Multifunctional Aerogel with Antibacterial/Photothermal Properties for Uranium Extraction from Natural Seawater

Addressing the persistent challenge of uranium extraction from seawater, we present a biomimetic GSM: graphene oxide/sulfonated cellulose nanofiber/[2-(methylacryloyloxy)ethyl]dimethyl-(3-sulfopropyl) (H-UiO-66-NH2@GSM) aerogel with antibacterial activity, photothermal conversion, and ultrafast ion transport. Inspired by coral’s hierarchical architecture, this material integrates three synergistic components: 1) graphene oxide as a photothermal enhancer to boost light-driven adsorption capacity; 2) MAEDS-functionalized channels enabling selective uranium transport; 3) hollow-structured H-UiO-66-NH2 with Zr4+ coordination sites for strong U(VI) anchoring.

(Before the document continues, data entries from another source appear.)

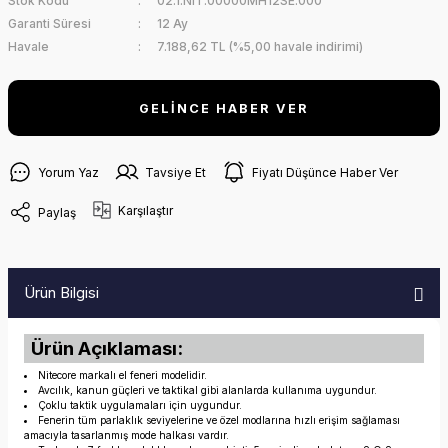
Stok Kodu
02.1.NIT.00000MH12SE.000
Garanti Süresi
12 Ay
Havale
7.188,62 TL (%5,00 havale indirimi)
GELİNCE HABER VER
Yorum Yaz
Tavsiye Et
Fiyatı Düşünce Haber Ver
Karşılaştır
Paylaş
Ürün Bilgisi
Ürün Açıklaması:
Nitecore markalı el feneri modelidir.
Avcılık, kanun güçleri ve taktikal gibi alanlarda kullanıma uygundur.
Çoklu taktik uygulamaları için uygundur.
Fenerin tüm parlaklık seviyelerine ve özel modlarına hızlı erişim sağlaması
amacıyla tasarlanmış mode halkası vardır.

The optimized aerogel achieves record U(VI) adsorption capacities of 192.2 mg g−1 in simulated seawater (100 mg L−1 U(VI)) and 6.3 mg g−1 in natural seawater, reaching equilibrium within 120 min. It maintains 96% removal efficiency against competing ions and 85% capacity retention after 10 cycles. Multimodal characterization (XPS) coupled with DFT/MD simulations reveal that UO22+ capture occurs through dual coordination mechanisms: (i) strong chelation between uranyl ions and −HSO3/−NH2 groups, and (ii) Zr4+-mediated electrostatic anchoring. This coral-inspired design simultaneously addresses three critical barriers in marine uranium extraction: sluggish kinetics, biofouling, and structural instability. The aerogel's unique combination of photothermal activation, antibacterial durability, and mechanical robustnessestablishes a new paradigm for sustainable nuclear fuel recovery from seawater.